In spite of evidence that line extensions don’t work, companies continue to pump them out. Here are some examples

Ivory soap. Ivory shampoo?

Life Savers candy. Life Savers gum?

Bic pens. Bic lighters?

Tanqueray gin. Tanqueray vodka?

USA Today. USA Today on TV?

Why does top management believe that line extension works, in spite of the overwhelming evidence to the contrary? One reason is that while line extension is a loser in the long term, it can be a winner in the short term (previous article titled The Law of Perspective). Management is also blinded by an intense loyalty to the company or brand.

More is less. The more products, the more markets, the more alliances a company develops, the less money it makes. “Full-speed ahead in all directions” seems to be the call from the corporate office. When will companies learn that line extension ultimately leads to oblivion?

Less is more. If you want to be successful today, you have to narrow the focus in order to build a position in the prospect’s mind.

In the conventional view, a business strategy usually consists of developing an all-encompassing vision. In other words, what concept or idea is big enough to hold all of a company’s products and services on the market today as well as those that are planned for the future?
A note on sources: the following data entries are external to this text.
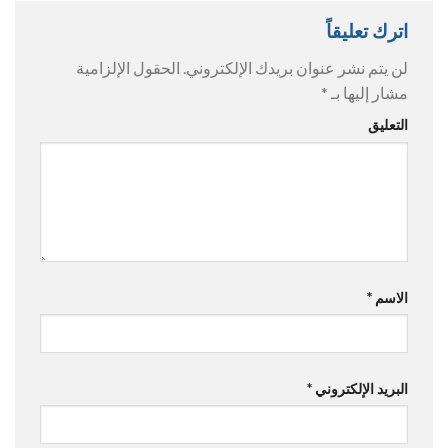
اترك تعليقاً
لن يتم نشر عنوان بريدك الإلكتروني.
الحقول الإلزامية
مشار إليها بـ
*
التعليق
الاسم
*
البريد الإلكتروني
*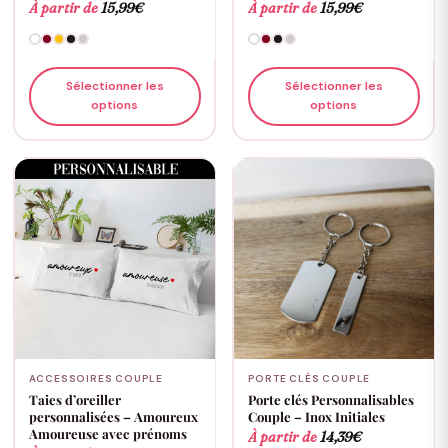
À partir de
15,99
€
À partir de
15,99
€
Sélectionner les
Sélectionner les
options
options
ACCESSOIRES COUPLE
PORTE CLÉS COUPLE
Taies d’oreiller
Porte clés Personnalisables
personnalisées – Amoureux
Couple – Inox Initiales
Amoureuse avec prénoms
À partir de
14,39
€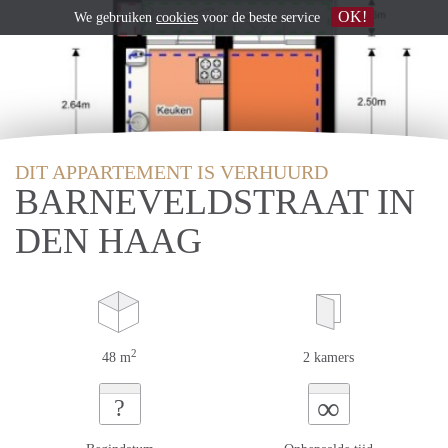
OK!
We gebruiken
cookies
voor de beste service
DIT APPARTEMENT IS VERHUURD
BARNEVELDSTRAAT IN
DEN HAAG
2
48 m
2 kamers
∞
?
In the conventional view, strategy is a tent. You stake out a tent big enough so it can hold everything you might possible want to get into.

For many companies, line extension is the easy way out. Launching a new brand requires not only money, but also an idea or concept. For a new brand to succeed, it needs to be first in a new category (previous article titled The Law of Leadership). Or the new brand needs to be positioned as an alternative to the leader (previous article titled The Law of the Opposite). Companies that wait until a new market has developed often find these two leadership positions already preempted. So they fall back on the old reliable line extension approach.

The antidote for line extension is courage, a commodity in short supply.

It takes a while but many Internet Marketing entrepreneurs resist the pressure to extend the equity of their brand. As a result, they participate in Affiliate Marketing programs. They use various methods, tools, and follow a traffic formula to build relationships with their leads and customers. They build websites that create trust. They collect name and email addresses using an opt-in form on a Landing Page. They use email systems with both auto-responders and broadcast capabilities in order to send messages to their leads and customers. These email messages frequently send information, provide knowledge, and occasionally promote an offering. Many Internet Marketing entrepreneurs learn that leads and customers do not like to be sold to however they will browse and shop. Over an extended period of time, skilled Internet Marketers are able to use hypnotic writing skills, in their marketing campaigns, to get leads and customers to take the action they want. This is how they learn to add value and leverage the equity in their list and be successful in the world that includes the Law of Line Extension.

It looks easy but marketing is not a game for amateurs. Marketing is not a battle of products. It is all about the strategy you use to benefit from the Law of Line Extension as there is an irresistible pressure to extend the equity of their brand.